Abstract
The North Atlantic Oscillation (NAO) is predictable in climate models at near-decadal timescales. Predictive skill derives from ocean initialization, which can capture variability internal to the climate system, and from external radiative forcing. Herein, we show that predictive skill for the NAO in a very large uninitialized multi-model ensemble is commensurate with previously reported skill from a state-of-the-art initialized prediction system. The uninitialized ensemble and initialized prediction system produce similar levels of skill for northern European precipitation and North Atlantic SSTs. Identifying these predictable components becomes possible in a very large ensemble, confirming the erroneously low signal-to-noise ratio previously identified in both initialized and uninitialized climate models. Though the results here imply that external radiative forcing is a major source of predictive skill for the NAO, they also indicate that ocean initialization may be important for particular NAO events (the mid-1990s strong positive NAO), and, as previously suggested, in certain ocean regions such as the subpolar North Atlantic ocean. Overall, we suggest that improving climate models’ response to external radiative forcing may help resolve the known signal-to-noise error in climate models.
Highlights
Groundbreaking work over the last several years demonstrates that climate models can predict the North Atlantic Oscillation (NAO) out to near-decadal timescales[1,2,3,4]
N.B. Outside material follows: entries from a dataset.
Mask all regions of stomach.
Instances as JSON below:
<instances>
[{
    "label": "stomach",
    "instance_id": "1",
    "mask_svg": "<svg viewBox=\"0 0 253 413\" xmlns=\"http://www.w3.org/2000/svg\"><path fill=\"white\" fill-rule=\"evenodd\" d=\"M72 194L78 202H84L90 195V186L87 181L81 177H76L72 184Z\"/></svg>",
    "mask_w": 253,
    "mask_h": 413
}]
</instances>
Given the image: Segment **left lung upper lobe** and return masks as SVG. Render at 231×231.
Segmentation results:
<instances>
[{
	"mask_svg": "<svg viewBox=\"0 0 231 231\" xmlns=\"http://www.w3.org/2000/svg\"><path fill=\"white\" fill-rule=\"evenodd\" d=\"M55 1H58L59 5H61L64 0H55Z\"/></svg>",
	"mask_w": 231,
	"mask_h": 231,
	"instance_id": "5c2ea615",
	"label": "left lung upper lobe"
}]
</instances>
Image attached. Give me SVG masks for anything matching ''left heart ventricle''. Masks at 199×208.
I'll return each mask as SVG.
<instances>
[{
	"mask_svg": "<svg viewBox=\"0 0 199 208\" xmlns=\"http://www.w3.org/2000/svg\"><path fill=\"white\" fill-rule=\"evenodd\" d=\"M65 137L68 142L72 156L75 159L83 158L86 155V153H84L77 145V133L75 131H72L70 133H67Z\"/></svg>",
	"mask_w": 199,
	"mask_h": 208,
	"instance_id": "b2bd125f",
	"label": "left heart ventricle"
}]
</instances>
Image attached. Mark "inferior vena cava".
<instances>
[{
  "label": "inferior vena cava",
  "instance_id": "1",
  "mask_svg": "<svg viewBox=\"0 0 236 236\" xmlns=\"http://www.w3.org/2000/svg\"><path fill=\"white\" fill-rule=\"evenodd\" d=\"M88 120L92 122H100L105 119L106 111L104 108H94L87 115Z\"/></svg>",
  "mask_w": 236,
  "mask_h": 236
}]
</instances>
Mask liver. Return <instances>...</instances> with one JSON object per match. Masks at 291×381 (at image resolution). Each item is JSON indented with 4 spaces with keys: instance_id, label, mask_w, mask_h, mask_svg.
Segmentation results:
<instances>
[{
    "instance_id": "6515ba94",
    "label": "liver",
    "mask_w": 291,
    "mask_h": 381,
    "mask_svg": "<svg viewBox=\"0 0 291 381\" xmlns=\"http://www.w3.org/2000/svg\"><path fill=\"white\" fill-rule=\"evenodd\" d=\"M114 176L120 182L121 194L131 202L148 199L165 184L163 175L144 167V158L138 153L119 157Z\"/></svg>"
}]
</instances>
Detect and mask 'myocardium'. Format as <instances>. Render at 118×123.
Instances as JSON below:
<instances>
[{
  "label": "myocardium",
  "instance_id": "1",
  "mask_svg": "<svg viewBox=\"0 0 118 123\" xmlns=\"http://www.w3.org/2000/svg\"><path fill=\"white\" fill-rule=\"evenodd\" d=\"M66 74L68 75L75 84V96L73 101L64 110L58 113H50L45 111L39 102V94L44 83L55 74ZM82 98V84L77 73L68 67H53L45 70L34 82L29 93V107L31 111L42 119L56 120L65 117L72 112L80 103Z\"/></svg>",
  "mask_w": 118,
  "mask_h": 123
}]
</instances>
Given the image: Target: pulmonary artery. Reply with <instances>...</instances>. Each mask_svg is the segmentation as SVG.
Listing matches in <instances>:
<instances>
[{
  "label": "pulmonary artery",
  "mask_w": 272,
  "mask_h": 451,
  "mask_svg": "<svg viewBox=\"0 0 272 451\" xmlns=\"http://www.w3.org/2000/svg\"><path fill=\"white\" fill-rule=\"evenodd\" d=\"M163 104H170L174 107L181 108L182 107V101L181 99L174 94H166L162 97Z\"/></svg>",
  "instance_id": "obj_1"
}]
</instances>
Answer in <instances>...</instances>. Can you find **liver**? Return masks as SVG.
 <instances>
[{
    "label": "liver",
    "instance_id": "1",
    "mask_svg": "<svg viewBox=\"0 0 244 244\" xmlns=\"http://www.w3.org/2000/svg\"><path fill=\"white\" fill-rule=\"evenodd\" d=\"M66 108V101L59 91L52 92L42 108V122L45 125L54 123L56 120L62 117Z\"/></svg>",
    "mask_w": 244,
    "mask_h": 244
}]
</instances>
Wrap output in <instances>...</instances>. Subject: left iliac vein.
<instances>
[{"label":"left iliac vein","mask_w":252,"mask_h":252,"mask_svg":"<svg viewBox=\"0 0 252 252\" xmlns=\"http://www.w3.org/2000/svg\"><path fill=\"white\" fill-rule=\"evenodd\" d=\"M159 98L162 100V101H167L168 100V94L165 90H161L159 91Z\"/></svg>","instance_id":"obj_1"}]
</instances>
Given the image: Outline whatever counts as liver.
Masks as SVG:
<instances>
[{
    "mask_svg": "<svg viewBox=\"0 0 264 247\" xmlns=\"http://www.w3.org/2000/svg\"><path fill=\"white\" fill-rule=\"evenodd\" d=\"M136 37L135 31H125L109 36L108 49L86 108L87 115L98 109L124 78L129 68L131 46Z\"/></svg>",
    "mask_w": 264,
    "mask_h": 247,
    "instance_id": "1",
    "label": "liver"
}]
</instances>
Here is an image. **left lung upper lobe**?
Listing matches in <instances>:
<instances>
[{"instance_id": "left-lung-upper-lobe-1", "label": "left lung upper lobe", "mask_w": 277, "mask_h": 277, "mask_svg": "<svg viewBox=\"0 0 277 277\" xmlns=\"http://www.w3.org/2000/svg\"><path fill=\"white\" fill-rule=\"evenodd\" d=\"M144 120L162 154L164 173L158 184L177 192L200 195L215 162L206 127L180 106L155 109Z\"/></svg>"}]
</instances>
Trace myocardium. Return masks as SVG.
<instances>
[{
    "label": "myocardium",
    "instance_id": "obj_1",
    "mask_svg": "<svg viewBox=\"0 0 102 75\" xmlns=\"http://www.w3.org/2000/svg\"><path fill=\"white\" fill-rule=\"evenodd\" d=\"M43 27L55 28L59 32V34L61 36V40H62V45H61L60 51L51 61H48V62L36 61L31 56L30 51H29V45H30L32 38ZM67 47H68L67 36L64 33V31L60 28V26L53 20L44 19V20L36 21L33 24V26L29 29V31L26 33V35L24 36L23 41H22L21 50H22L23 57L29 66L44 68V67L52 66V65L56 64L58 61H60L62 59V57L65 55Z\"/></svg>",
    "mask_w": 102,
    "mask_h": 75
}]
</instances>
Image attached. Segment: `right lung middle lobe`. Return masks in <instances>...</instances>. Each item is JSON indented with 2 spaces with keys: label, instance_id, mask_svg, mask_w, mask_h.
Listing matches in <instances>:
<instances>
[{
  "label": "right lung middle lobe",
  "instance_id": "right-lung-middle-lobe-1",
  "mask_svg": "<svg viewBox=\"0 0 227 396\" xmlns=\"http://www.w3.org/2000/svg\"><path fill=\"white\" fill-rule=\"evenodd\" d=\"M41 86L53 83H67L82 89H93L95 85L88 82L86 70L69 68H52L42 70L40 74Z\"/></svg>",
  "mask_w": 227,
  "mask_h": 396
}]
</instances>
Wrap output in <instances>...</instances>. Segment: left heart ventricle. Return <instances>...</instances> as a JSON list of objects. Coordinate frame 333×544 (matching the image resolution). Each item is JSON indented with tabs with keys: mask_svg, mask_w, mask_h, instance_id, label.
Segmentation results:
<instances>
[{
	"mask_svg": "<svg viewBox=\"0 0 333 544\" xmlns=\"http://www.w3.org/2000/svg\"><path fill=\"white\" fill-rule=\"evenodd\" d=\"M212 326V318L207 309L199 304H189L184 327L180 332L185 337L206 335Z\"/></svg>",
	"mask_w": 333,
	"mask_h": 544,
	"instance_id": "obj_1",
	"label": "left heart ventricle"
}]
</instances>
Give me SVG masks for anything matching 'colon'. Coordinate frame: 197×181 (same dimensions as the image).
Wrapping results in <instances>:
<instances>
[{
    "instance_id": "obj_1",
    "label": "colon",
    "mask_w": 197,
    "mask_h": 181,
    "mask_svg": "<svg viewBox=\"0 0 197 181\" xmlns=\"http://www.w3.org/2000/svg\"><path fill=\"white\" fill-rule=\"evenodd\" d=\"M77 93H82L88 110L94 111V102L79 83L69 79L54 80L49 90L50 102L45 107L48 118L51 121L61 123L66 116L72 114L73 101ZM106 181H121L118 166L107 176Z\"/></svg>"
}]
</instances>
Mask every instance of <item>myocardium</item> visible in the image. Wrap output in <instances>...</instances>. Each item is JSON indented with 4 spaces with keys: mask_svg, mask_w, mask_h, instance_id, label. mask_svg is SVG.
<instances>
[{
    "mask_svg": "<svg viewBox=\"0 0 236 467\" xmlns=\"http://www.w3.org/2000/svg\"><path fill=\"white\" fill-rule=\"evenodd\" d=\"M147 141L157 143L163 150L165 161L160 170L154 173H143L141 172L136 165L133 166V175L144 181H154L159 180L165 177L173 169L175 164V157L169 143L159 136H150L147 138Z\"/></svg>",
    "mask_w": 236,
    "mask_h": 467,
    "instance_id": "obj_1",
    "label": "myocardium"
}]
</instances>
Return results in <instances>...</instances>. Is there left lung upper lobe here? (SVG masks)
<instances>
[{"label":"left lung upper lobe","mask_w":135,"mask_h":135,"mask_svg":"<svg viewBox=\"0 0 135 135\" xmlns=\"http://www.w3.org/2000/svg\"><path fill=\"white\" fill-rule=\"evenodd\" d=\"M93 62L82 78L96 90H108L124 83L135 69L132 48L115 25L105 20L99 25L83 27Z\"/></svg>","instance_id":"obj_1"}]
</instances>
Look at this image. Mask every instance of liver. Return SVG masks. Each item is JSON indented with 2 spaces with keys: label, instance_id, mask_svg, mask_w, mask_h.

In our very large uninitialized ensemble, we find that predictive skill for the NAO is at least equal to that from S20’s initialized forecast system
As in S20, we find a very large ratio of predictable components (RPC) (11.61), consistent with Scaife and Smith’s6 finding that the signalto-noise ratio is too low in climate models
Summary
Groundbreaking work over the last several years demonstrates that climate models can predict the North Atlantic Oscillation (NAO) out to near-decadal timescales[1,2,3,4]. The key insight offered by Smith et al (2020; S20) is that decadal predictive skill for the NAO only emerges in very large multi-model ensembles[4]. There are hints that external forcing can be a source of predictive skill for the NAO at longer lead times In both models and observations, tropical volcanic eruptions instigate the NAO to move towards its positive phase[19,20]. On decadal timescales, in the Community Earth System Model (CESM), an uninitialized ensemble produces skill commensurate with an initialized prediction system for two NAO impacts: North American and western European summertime precipitation (as estimated via field significance in Yeager et al 2018s Fig. 5)[8]. Using a 269-member uninitialized multi-model large ensemble, in this paper we show that external forcing is the larger component of NAO predictability.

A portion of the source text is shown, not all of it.